第5話 「応急師ゼノン」

 

「……ゼ……ゼノン?」

 

 あまりに突然の質問に、僕は目を丸くして呆然とする。

 そして思わず自分の耳を疑ってしまった。

 聞き間違い、じゃないよね。

 

 確かに今、目の前にいる人物は、僕のことを”ゼノン”と呼んだ。

 勇者パーティーで回復役をしていたゼノンと。

 ノホホ村で治療院を開いてから一ヶ月、誰にも伝えてこなかった秘密を、どうしてこの女の子は……?

 

 次第に滝のように溢れてくる冷や汗。

 震える手足。
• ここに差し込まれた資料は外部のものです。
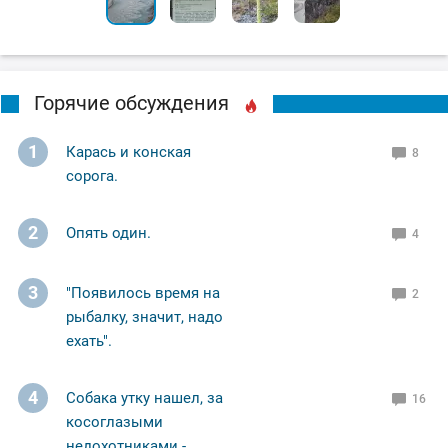
Горячие обсуждения
1
Карась и конская
8
сорога.
2
Опять один.
4
3
"Появилось время на
2
рыбалку, значит, надо
ехать".
4
Собака утку нашел, за
16
косоглазыми
недохотниками -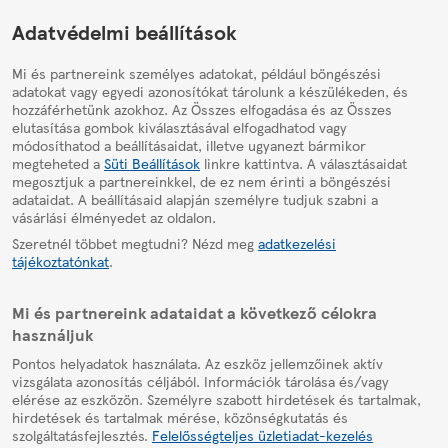
HelpPage
Adatvédelmi beállítások
Mi és partnereink személyes adatokat, például böngészési
adatokat vagy egyedi azonosítókat tárolunk a készülékeden, és
hozzáférhetünk azokhoz. Az Összes elfogadása és az Összes
elutasítása gombok kiválasztásával elfogadhatod vagy
módosíthatod a beállításaidat, illetve ugyanezt bármikor
megteheted a
Süti Beállítások
linkre kattintva. A választásaidat
megosztjuk a partnereinkkel, de ez nem érinti a böngészési
adataidat. A beállításaid alapján személyre tudjuk szabni a
vásárlási élményedet az oldalon.
Szeretnél többet megtudni? Nézd meg
adatkezelési
tájékoztatónkat
.
Mi és partnereink adataidat a következő célokra
használjuk
Pontos helyadatok használata. Az eszköz jellemzőinek aktív
vizsgálata azonosítás céljából. Információk tárolása és/vagy
elérése az eszközön. Személyre szabott hirdetések és tartalmak,
hirdetések és tartalmak mérése, közönségkutatás és
szolgáltatásfejlesztés.
Felelősségteljes üzletiadat-kezelés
高鳴る心臓。

 黒マントの女性を前に、僕は見事に体が固まってしまう。

 そんな僕に追い打ちを掛けるように、彼女はさらに続けた。

 

「一ヶ月前まで勇者パーティーで回復役を務めていたゼノンさん。今はこのマルマル大陸の最東端に位置するノホホ村で、ノンという名に改名して小さな治療院を営んでいますが、あなたがそのゼノンさんで間違いないッスよね?」

 

 もはや言い逃れできないくらい、正確無比な情報だった。

 彼女の言っていることはすべて正しい。

 どこにも間違っている箇所なんてない。

 しかし、それに対して僕は……

 

「ち、違いますよ!」

 

「……?」

 

 間髪入れずに否定の声を上げた。

 僕は間違いなく勇者パーティーで回復役を務めていたゼノンだが、ここは何がなんでもシラを切らせてもらう。

 だってこれ、絶対に面倒くさいことに巻き込まれるやつじゃん。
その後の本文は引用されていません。